Sec. Coral Reef Research
Volume 10 - 2023 | https://doi.org/10.3389/fmars.2023.1218531
The baseline is already shifted: marine microbiome restoration and rehabilitation as essential tools to mitigate ecosystem decline
- 1Red Sea Research Center (RSRC) and Computational Biology Research Center (CBRC), Biological and Environmental Sciences and Engineering Division (BESE), King Abdullah University of Science and Technology (KAUST), Thuwal, Saudi Arabia
- 2Department of Biology, University of Konstanz, Konstanz, Germany
Climate change is turning formerly pristine ecosystems into ever-changing states, causing major disturbance and biodiversity loss. Such impacted marine ecosystems and organisms exhibit clear microbiome shifts that alter their function. Microbiome-targeted interventions appear as feasible tools to support organismal and ecosystem resilience and recovery by restoring symbiotic interactions and thwarting dysbiotic processes. However, microbiome restoration and rehabilitation are perceived as drastic measures, since they alter ‘natural relationships’. What is missing from this notion is that microbiomes already drastically differ from any pre-anthropogenic state. As such, our perception and definition of even ‘pristine states’ may in fact represent an already disturbed/derived condition. Following this, we argue that restoring and rehabilitating marine microbiomes are essential tools to mitigate ecosystem and organismal decline.

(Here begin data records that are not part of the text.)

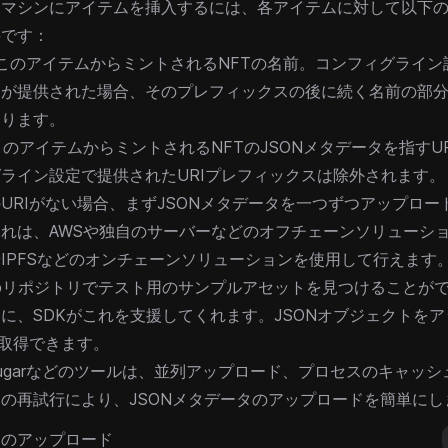
ィマシンにアイテムを挿入するには、各アイテムに対して以下の
要です：
 このアイテムからミントされるNFTの名前。コンフィグライ
スが提供された場合、そのプレフィックスの後に続く名前の部
あります。
 このアイテムからミントされるNFTのJSONメタデータを指すU
ライン設定で提供されたURIプレフィックスは除外されます。
URIがない場合、まずJSONメタデータを一つずつアップロー
れは、AWSや独自のサーバーなどのオフチェーンソリューシ
veやIPFSなどのオンチェーンソリューションを使用して行えます
ubリポジトリ
でテスト用のサンプルアセットを見つけることが
に、SDKがこれを支援してくれます。JSONオブジェクトを
を取得できます。
ugar
などのツールは、並列アップロード、プロセスのキャッシ
の再試行により、JSONメタデータのアップロードを簡単にし
ムのアップロード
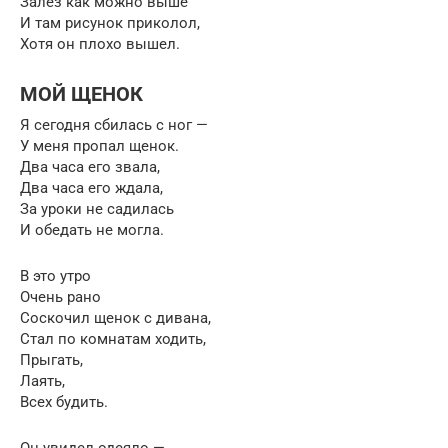
Залез как можно выше
И там рисунок приколол,
Хотя он плохо вышел.
МОЙ ЩЕНОК
Я сегодня сбилась с ног —
У меня пропал щенок.
Два часа его звала,
Два часа его ждала,
За уроки не садилась
И обедать не могла.
В это утро
Очень рано
Соскочил щенок с дивана,
Стал по комнатам ходить,
Прыгать,
Лаять,
Всех будить.
Он увидел одеяло —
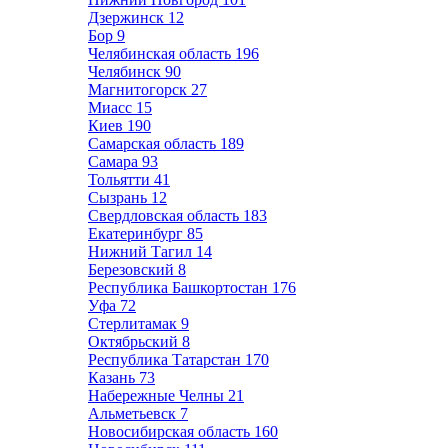
Дзержинск
12
Бор
9
Челябинская область
196
Челябинск
90
Магнитогорск
27
Миасс
15
Киев
190
Самарская область
189
Самара
93
Тольятти
41
Сызрань
12
Свердловская область
183
Екатеринбург
85
Нижний Тагил
14
Березовский
8
Республика Башкортостан
176
Уфа
72
Стерлитамак
9
Октябрьский
8
Республика Татарстан
170
Казань
73
Набережные Челны
21
Альметьевск
7
Новосибирская область
160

Microorganisms continue to shape our planet (Cavicchioli et al., 2019; Lopez et al., 2019) and the biology of most living organisms (Bosch and McFall-Ngai, 2011; McFall-Ngai et al., 2013; Wilkins et al., 2019; Santoro et al., 2021). Consequently, microbiology thus far has focused on exploring microbial diversity, distribution, and response to environmental change (Lozupone and Knight, 2007; Rachid et al., 2012; Gilbert et al., 2014; Fonseca et al., 2018). In addition, current research explores to utilize microbial-based capacities for restoration (de Jesus et al., 2015; Berg et al., 2021; Peixoto et al., 2021), biotechnological application (Cross et al., 2019; Modolon et al., 2020; Vilela et al., 2021), and promotion of organismal health and resilience (Sanders et al., 2019; Woodhams et al., 2020; Berg et al., 2021; Peixoto et al., 2021), predominantly from a anthropocentric point of view (Cavicchioli et al., 2019).

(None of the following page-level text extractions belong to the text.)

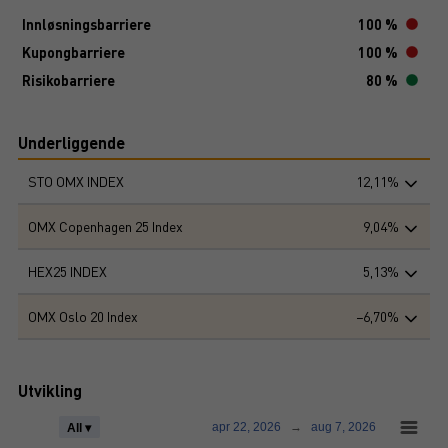
Innløsningsbarriere
100 %
Kupongbarriere
100 %
Risikobarriere
80 %
Underliggende
STO OMX INDEX
12,11%
OMX Copenhagen 25 Index
9,04%
HEX25 INDEX
5,13%
OMX Oslo 20 Index
−6,70%
Utvikling
apr 22, 2026
→
aug 7, 2026
All ▾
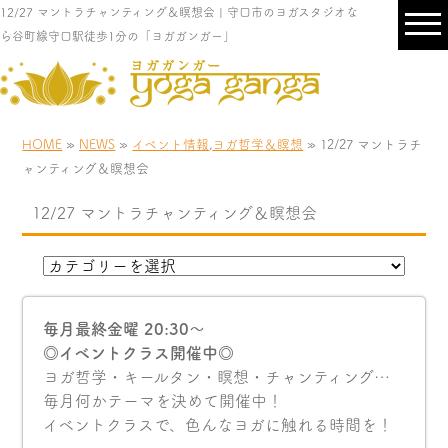
12/27 マントラチャンティング＆瞑想会 | 守口市のヨガスタジオな
ら谷町線守口駅徒歩1分の「ヨガガンガー」
HOME
»
NEWS
»
イベント情報
,
ヨガ哲学＆瞑想
» 12/27 マントラチ
ャンティング＆瞑想会
12/27 マントラチャンティング＆瞑想会
毎月最終金曜 20:30〜
◎イベントクラス開催中◎
ヨガ哲学・キールタン・瞑想・チャンティング…
毎月何かテーマを決めて開催中！
イベントクラスで、色んなヨガに触れる時間を！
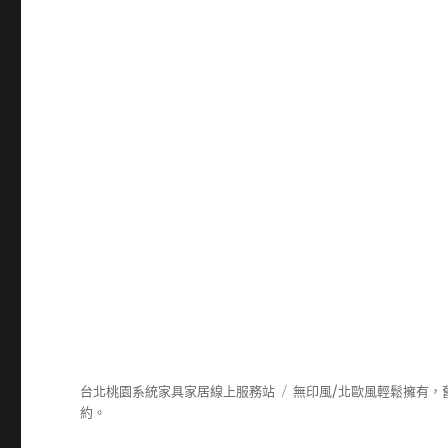
台北桃園系統家具家居線上服務站
無印風/北歐風輕鬆擁有，
約。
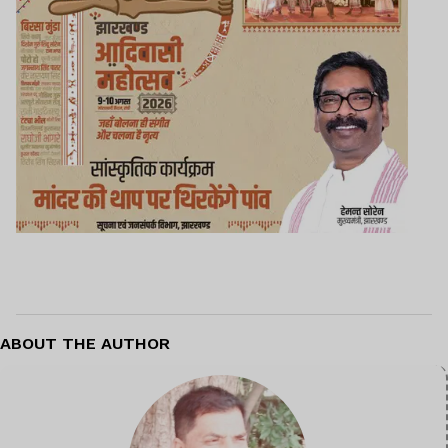
ABOUT THE AUTHOR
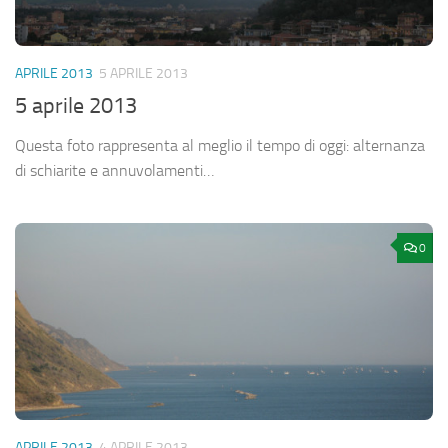
APRILE 2013
5 APRILE 2013
5 aprile 2013
Questa foto rappresenta al meglio il tempo di oggi: alternanza
di schiarite e annuvolamenti…
0
APRILE 2013
4 APRILE 2013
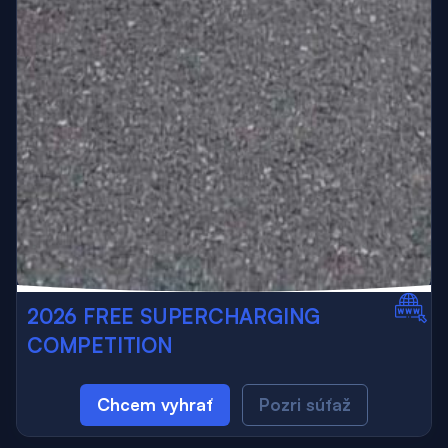
2026 FREE SUPERCHARGING
COMPETITION
Chcem vyhrať
Pozri súťaž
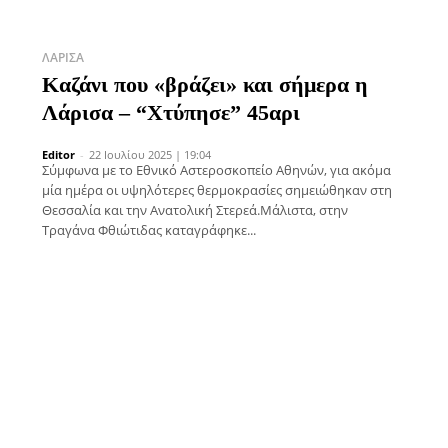
ΛΆΡΙΣΑ
Καζάνι που «βράζει» και σήμερα η
Λάρισα – “Χτύπησε” 45αρι
Editor
-
22 Ιουλίου 2025 | 19:04
Σύμφωνα με το Εθνικό Αστεροσκοπείο Αθηνών, για ακόμα
μία ημέρα οι υψηλότερες θερμοκρασίες σημειώθηκαν στη
Θεσσαλία και την Ανατολική Στερεά.Μάλιστα, στην
Τραγάνα Φθιώτιδας καταγράφηκε...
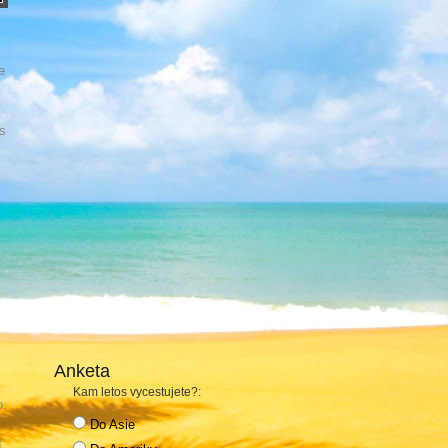
e
s
Anketa
Kam letos vycestujete?:
o.
Do Asie
í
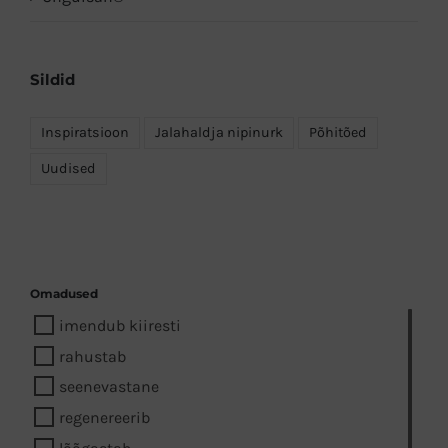
Sildid
Inspiratsioon
Jalahaldja nipinurk
Põhitõed
Uudised
Omadused
imendub kiiresti
rahustab
seenevastane
regenereerib
lõõgastab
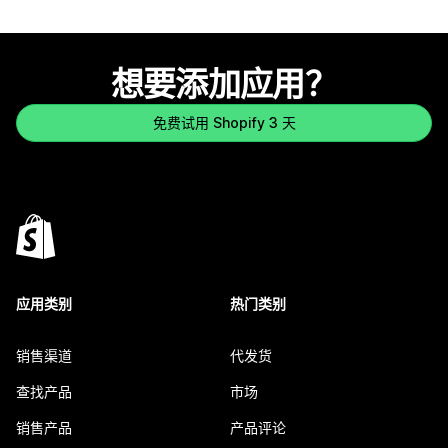
想要添加应用？
免费试用 Shopify 3 天
应用类别
热门类别
销售渠道
代发货
查找产品
市场
销售产品
产品评论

Probiotics and other microbial therapies (Daliri et al., 2018; Wegh et al., 2019; Peixoto et al., 2022), for example, have been administered to a variety of organisms, including humans (Liu et al., 2021), plants (do Carmo et al., 2011; Berg et al., 2020; Bziuk et al., 2022), and wildlife (D’Alvise et al., 2012; Küng et al., 2014; Hoyt et al., 2019; Rosado et al., 2019; Daisley et al., 2020), representing a growing industry currently worth ~USD15 billion per year (van den Nieuwboer et al., 2016).

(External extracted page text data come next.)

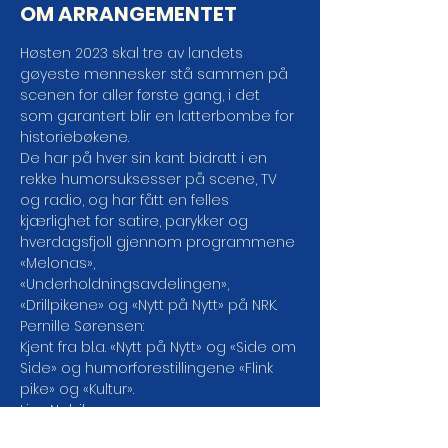
OM ARRANGEMENTET
Høsten 2023 skal tre av landets 
gøyeste mennesker stå sammen på 
scenen for aller første gang, i det 
som garantert blir en latterbombe for 
historiebøkene.
De har på hver sin kant bidratt i en 
rekke humorsuksesser på scene, TV 
og radio, og har fått en felles 
kjærlighet for satire, parykker og 
hverdagsfjoll gjennom programmene 
«Melonas», 
«Underholdningsavdelingen», 
«Drillpikene» og «Nytt på Nytt» på NRK.
Pernille Sørensen:

Kjent fra bl.a. «Nytt på Nytt» og «Side om 
Side» og humorforestillingene «Flink 
pike» og «Kultur».
Live Nelvik:

Kjent NRK-profil fra bl.a. «Dama til» og 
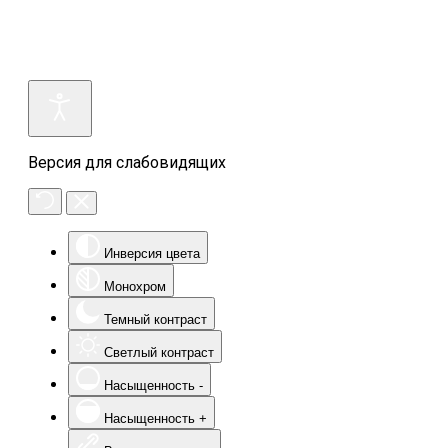
Версия для слабовидящих
Инверсия цвета
Монохром
Темный контраст
Светлый контраст
Насыщенность -
Насыщенность +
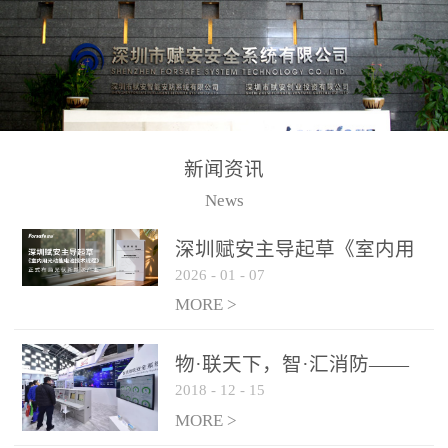
测方法已无法满足要求。
校验的总线传输技术、线
尤其是目前众多的大型影
路状态检测与保护技术、
剧院、会议展览中心、体
后向光电感烟探测技术、
育馆、大型仓库和隧道空
高可靠的系统抗干扰技术
间等，其建筑结构特殊、
等多项专利技术和专有技
防火分区过大，设施复杂
术，是赋安在火灾探测报
新闻资讯
火灾隐患多。一旦发生火
警领域三十多年技术积累
News
灾，由于烟气分层现象，
和工程实践的结晶。
传统的火灾关测器无法被
深圳赋安主导起草《室内用
及时缺发，不能及早发现
2026
-
01
-
07
光动能电池技术规程》 正式
和有效扑救火火，这不仅
布局光伏新能源产业
MORE >
给消防救接带来巨大的压
力和闲难，同时也将造成
物·联天下，智·汇消防——
巨大的经济损失和社会影
2018
-
12
-
15
赋安F&S 2018上海消防展圆
响，基至还会造成人员伤
满落幕
MORE >
亡。图像型火灾探测器正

Despite the favorable prospect of microbiome interventions, from an ecological rather than an economic perspective, we must consider that microbes themselves are threatened by global change. In particular host-associated beneficial microbial symbionts - the very agents to counter ecological decline (Peixoto et al., 2022) - may be as sensitive to environmental impact as animals and plants (Cavicchioli et al., 2019; Averill et al., 2022). Recent surveys have emphasized that Earth’s microbial biodiversity is under threat and highlighted the urgency of conserving and restoring soil microbiomes (Averill et al., 2022), although these concepts are still poorly explored for marine conservation.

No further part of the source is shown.